Back about 120 or so years ago, on a day like today, if you had been in the city of Berlin, Germany you might have encountered a strange sight: a man giving a demonstration of a horse that he said could solve math problems.
The man was Wilhelm Von Osten.
In the demonstrations, he would pose a question to his horse, known as Clever Hans.
The horse would respond by nodding its head as if to say “yes,” or by tapping its hoof to signify specific numbers.
The questions could get complicated: Von Osten might ask Hans to add fractions together, or spell out names, or identify colors.
He claimed the horse was reasoning out the answers to the questions, that it was roughly as intelligent as a human teenager.
Critics thought the whole thing was a hoax, but several investigations found no evidence that Von Osten was secretly feeding the horse answers- at least not on purpose.
A psychologist named Oskar Pfungst found a different explanation after conducting several experiments.
He found that Von Osten and other questioners were unconsciously giving Clever Hans cues that guided his answers.
If they knew the answer to a question was, say, nine, their bodies might tense up a bit as the horse counted.
When Hans got to the right answer, the questioner’s body relaxed, and the horse took that as a cue to stop tapping.

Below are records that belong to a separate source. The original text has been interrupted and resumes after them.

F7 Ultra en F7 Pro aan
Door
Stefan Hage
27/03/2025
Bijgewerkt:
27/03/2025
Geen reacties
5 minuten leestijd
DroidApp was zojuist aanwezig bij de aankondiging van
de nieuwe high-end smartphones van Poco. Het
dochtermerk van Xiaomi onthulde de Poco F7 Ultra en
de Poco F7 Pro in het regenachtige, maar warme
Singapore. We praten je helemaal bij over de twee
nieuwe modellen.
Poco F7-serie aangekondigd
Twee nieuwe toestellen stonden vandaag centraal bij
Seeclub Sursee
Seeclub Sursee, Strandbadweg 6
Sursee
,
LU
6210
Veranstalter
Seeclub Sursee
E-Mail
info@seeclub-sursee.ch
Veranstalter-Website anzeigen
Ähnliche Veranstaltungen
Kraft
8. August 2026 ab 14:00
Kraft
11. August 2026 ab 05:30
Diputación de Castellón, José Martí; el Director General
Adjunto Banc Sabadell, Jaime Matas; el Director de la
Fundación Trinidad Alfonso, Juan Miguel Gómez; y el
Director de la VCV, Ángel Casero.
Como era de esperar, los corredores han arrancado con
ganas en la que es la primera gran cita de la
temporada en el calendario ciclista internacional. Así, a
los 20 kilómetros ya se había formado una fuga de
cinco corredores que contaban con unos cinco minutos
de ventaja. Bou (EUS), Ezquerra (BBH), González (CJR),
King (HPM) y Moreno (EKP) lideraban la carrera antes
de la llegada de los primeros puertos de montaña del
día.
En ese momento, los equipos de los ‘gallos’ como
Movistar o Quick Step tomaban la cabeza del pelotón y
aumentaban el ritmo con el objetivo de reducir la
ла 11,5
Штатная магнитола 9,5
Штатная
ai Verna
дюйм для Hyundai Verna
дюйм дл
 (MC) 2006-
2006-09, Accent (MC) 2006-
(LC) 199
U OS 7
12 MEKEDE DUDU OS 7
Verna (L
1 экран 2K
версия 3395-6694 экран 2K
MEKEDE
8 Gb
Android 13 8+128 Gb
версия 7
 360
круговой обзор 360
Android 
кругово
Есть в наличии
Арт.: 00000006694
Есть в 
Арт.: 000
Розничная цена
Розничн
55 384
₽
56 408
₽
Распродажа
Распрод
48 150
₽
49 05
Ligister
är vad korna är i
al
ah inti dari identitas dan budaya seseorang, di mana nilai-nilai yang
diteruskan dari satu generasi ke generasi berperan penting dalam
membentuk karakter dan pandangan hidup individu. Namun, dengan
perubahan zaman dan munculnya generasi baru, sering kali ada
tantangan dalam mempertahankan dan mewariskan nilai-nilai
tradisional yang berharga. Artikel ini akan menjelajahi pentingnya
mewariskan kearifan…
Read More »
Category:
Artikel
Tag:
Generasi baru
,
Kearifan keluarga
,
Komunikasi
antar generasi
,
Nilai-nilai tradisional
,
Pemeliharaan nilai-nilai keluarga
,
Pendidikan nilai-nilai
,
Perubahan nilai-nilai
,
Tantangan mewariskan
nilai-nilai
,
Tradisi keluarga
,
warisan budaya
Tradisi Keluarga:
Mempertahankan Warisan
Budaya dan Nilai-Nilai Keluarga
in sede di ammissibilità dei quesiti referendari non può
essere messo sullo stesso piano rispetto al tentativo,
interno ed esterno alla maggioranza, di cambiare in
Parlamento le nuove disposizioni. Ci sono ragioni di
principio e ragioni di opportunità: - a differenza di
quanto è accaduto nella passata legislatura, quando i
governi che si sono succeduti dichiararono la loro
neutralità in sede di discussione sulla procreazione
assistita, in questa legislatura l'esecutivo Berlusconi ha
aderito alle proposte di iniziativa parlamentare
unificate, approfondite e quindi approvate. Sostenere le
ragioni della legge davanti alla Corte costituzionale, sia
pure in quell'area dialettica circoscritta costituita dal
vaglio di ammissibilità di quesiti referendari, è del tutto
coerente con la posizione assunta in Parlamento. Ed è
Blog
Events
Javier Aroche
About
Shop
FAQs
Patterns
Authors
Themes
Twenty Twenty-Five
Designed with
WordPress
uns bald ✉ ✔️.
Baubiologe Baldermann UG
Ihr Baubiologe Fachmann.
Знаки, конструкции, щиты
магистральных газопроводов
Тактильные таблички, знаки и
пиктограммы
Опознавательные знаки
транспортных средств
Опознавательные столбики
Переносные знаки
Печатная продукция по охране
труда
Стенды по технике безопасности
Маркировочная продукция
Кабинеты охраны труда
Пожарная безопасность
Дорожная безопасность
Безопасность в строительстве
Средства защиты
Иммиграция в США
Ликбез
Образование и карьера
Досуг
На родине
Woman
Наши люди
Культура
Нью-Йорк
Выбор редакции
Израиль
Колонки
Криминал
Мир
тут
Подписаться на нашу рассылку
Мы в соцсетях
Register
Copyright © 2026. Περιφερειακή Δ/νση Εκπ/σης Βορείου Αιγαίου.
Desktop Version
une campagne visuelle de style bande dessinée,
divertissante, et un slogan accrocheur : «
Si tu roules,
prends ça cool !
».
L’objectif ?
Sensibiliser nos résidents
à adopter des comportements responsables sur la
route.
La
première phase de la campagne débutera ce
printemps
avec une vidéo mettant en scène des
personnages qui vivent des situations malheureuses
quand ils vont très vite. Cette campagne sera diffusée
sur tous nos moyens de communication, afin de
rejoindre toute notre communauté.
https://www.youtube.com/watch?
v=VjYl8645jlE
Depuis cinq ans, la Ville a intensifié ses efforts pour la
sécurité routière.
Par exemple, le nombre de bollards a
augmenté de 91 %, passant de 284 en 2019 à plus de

Without those cues, Hans couldn’t answer questions correctly.
Today psychologists describe unintentional cues from a questioner as the “Clever Hans effect.”
Though Hans definitely was clever, just in a different way than people thought.
Today in 1989, the town of Avesta, Sweden created the world’s largest Dala horse.
That’s a Swedish symbol, usually a little red wooden horse with an ornate harness.
This one was not little: 43 feet tall, and concrete instead of wood, so it weighed 68 tons.